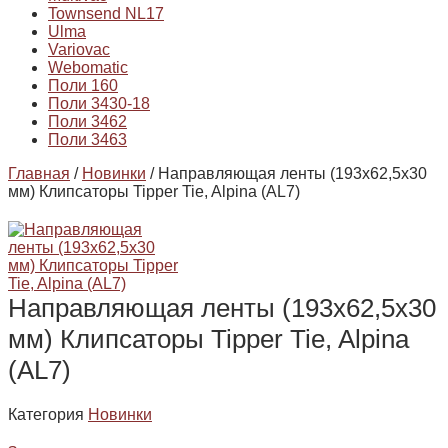
Townsend NL17
Ulma
Variovac
Webomatic
Поли 160
Поли 3430-18
Поли 3462
Поли 3463
Главная
/
Новинки
/ Направляющая ленты (193х62,5х30
мм) Клипсаторы Tipper Tie, Alpina (AL7)
Направляющая ленты (193х62,5х30
мм) Клипсаторы Tipper Tie, Alpina
(AL7)
Категория
Новинки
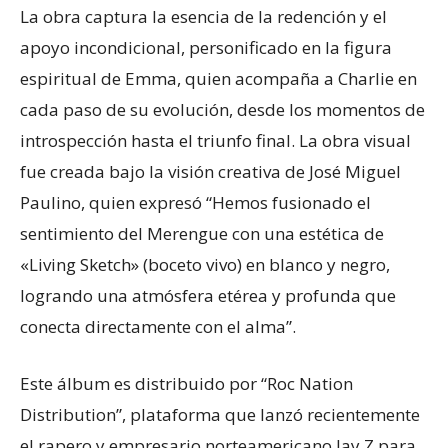
La obra captura la esencia de la redención y el
apoyo incondicional, personificado en la figura
espiritual de Emma, quien acompaña a Charlie en
cada paso de su evolución, desde los momentos de
introspección hasta el triunfo final. La obra visual
fue creada bajo la visión creativa de José Miguel
Paulino, quien expresó “Hemos fusionado el
sentimiento del Merengue con una estética de
«Living Sketch» (boceto vivo) en blanco y negro,
logrando una atmósfera etérea y profunda que
conecta directamente con el alma”.
Este álbum es distribuido por “Roc Nation
Distribution”, plataforma que lanzó recientemente
el rapero y empresario norteamericano Jay Z para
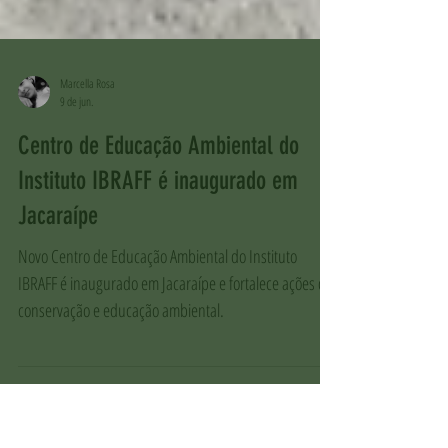
Marcella Rosa
9 de jun.
Centro de Educação Ambiental do
Instituto IBRAFF é inaugurado em
Jacaraípe
Novo Centro de Educação Ambiental do Instituto
IBRAFF é inaugurado em Jacaraípe e fortalece ações de
conservação e educação ambiental.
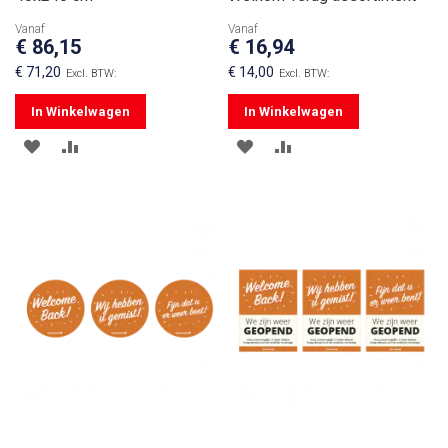
Vanaf
Vanaf
€ 86,15
€ 16,94
€ 71,20
€ 14,00
In Winkelwagen
In Winkelwagen
VOEG
TOEVOEGEN
VOEG
TOEVOEGEN
TOE
OM
TOE
OM
AAN
TE
AAN
TE
VERLANGLIJST
VERGELIJKEN
VERLANGLIJST
VERGELIJKEN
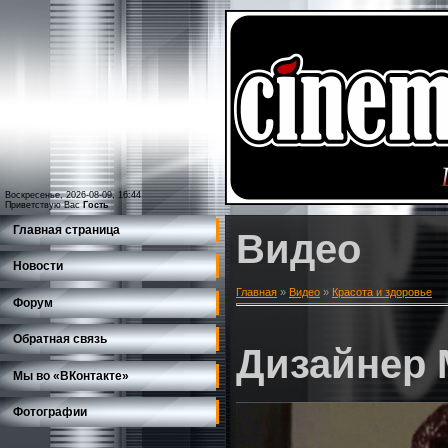
Воскресенье, 2026-08-09, 16:44
Приветствую Вас
Гость
Главная страница
Видео
Новости
Главная
»
Видео
»
Красота и здоровье
Форум
Обратная связь
Дизайнер 
Мы во «ВКонтакте»
Фотографии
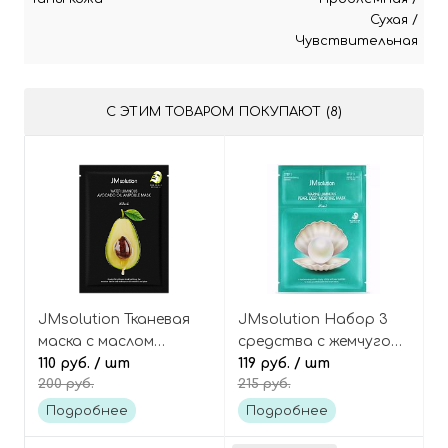
Сухая
/
Чувствительная
С ЭТИМ ТОВАРОМ ПОКУПАЮТ (8)
JMsolution Тканевая
JMsolution Набор 3
маска с маслом
средства с жемчугом:
авокадо Water
110 руб.
/ шт
эссенция, тканевая
119 руб.
/ шт
200 руб.
215 руб.
luminous avocado oil
маска и крем Marine
ampoule mask
Luminous Pearl Deep
Подробнее
Подробнее
Moisture Mask Pearl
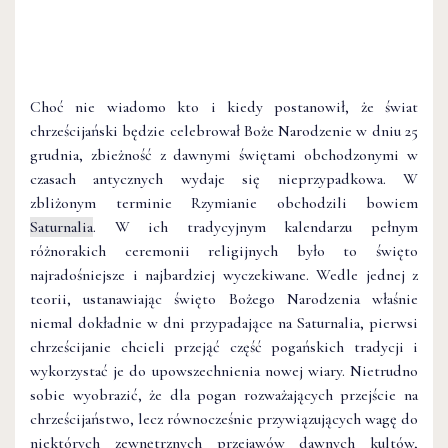
Choć nie wiadomo kto i kiedy postanowił, że świat
chrześcijański będzie celebrował Boże Narodzenie w dniu 25
grudnia, zbieżność z dawnymi świętami obchodzonymi w
czasach antycznych wydaje się nieprzypadkowa. W
zbliżonym terminie Rzymianie obchodzili bowiem
Saturnalia
. W ich tradycyjnym kalendarzu pełnym
różnorakich ceremonii religijnych było to święto
najradośniejsze i najbardziej wyczekiwane. Wedle jednej z
teorii, ustanawiając święto Bożego Narodzenia właśnie
niemal dokładnie w dni przypadające na Saturnalia, pierwsi
chrześcijanie chcieli przejąć część pogańskich tradycji i
wykorzystać je do upowszechnienia nowej wiary. Nietrudno
sobie wyobrazić, że dla pogan rozważających przejście na
chrześcijaństwo, lecz równocześnie przywiązujących wagę do
niektórych zewnętrznych przejawów dawnych kultów,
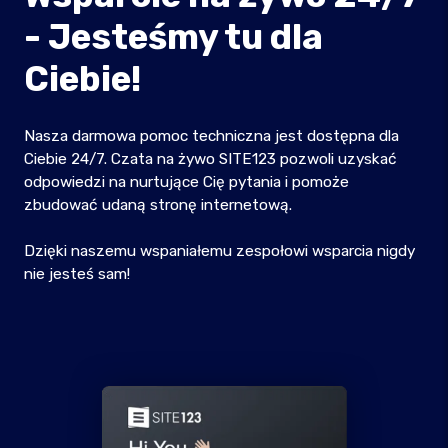
- Jesteśmy tu dla
Ciebie!
Nasza darmowa pomoc techniczna jest dostępna dla
Ciebie 24/7. Czata na żywo SITE123 pozwoli uzyskać
odpowiedzi na nurtujące Cię pytania i pomoże
zbudować udaną stronę internetową.
Dzięki naszemu wspaniałemu zespołowi wsparcia nigdy
nie jesteś sam!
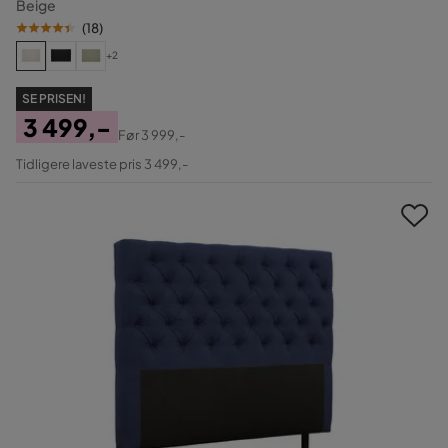
Beige
(
18
)
+2
SE PRISEN!
3 499,-
Før
3 999,-
Pris
Original
Tidligere laveste pris 3 499,-
Pris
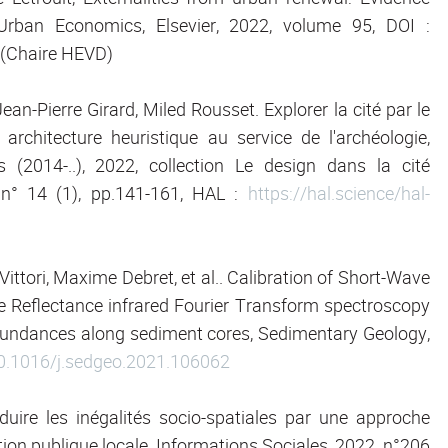
rban Economics, Elsevier, 2022, volume 95, DOI :
(Chaire HEVD)
an-Pierre Girard, Miled Rousset. Explorer la cité par le
rchitecture heuristique au service de l'archéologie,
(2014-..), 2022, collection Le design dans la cité
 n° 14 (1), pp.141-161, HAL :
https://hal.science/hal-
 Vittori, Maxime Debret, et al.. Calibration of Short-Wave
e Reflectance infrared Fourier Transform spectroscopy
abundances along sediment cores, Sedimentary Geology,
10.1016/j.sedgeo.2021.106062
éduire les inégalités socio-spatiales par une approche
ction publique locale, Informations Sociales, 2022, n°206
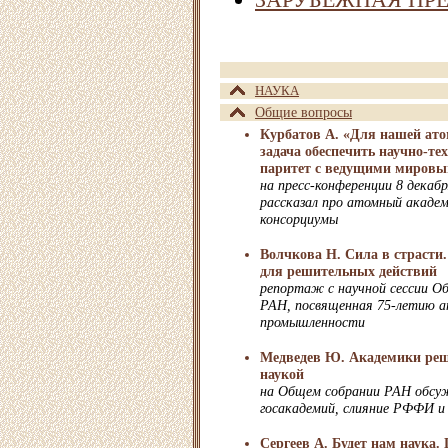
НАУКА
Общие вопросы
Курбатов А. «Для нашей ато
задача обеспечить научно-те
паритет с ведущими миров
на пресс-конференции 8 декабр
рассказал про атомный академ
консорциумы
Волчкова Н. Сила в страсти
для решительных действий
репортаж с научной сессии Об
РАН, посвященная 75-летию 
промышленности
Медведев Ю. Академики реш
наукой
на Общем собрании РАН обсу
госакадемий, слияние РФФИ 
Сергеев А. Будет нам наука.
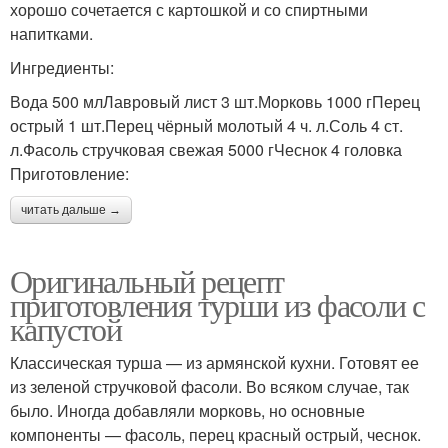
хорошо сочетается с картошкой и со спиртными
напитками.
Ингредиенты:
Вода 500 млЛавровый лист 3 шт.Морковь 1000 гПерец
острый 1 шт.Перец чёрный молотый 4 ч. л.Соль 4 ст.
л.Фасоль стручковая свежая 5000 гЧеснок 4 головка
Приготовление:
читать дальше →
Оригинальный рецепт
приготовления турши из фасоли с
капустой
Классическая турша — из армянской кухни. Готовят ее
из зеленой стручковой фасоли. Во всяком случае, так
было. Иногда добавляли морковь, но основные
компоненты — фасоль, перец красный острый, чеснок.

+---+

What belongs in the answer is each line of the data that has the word "острый".

Solution for this exercise ::
острый 1 шт.Перец чёрный молотый 4 ч. л.Соль 4 ст.
компоненты — фасоль, перец красный острый, чеснок.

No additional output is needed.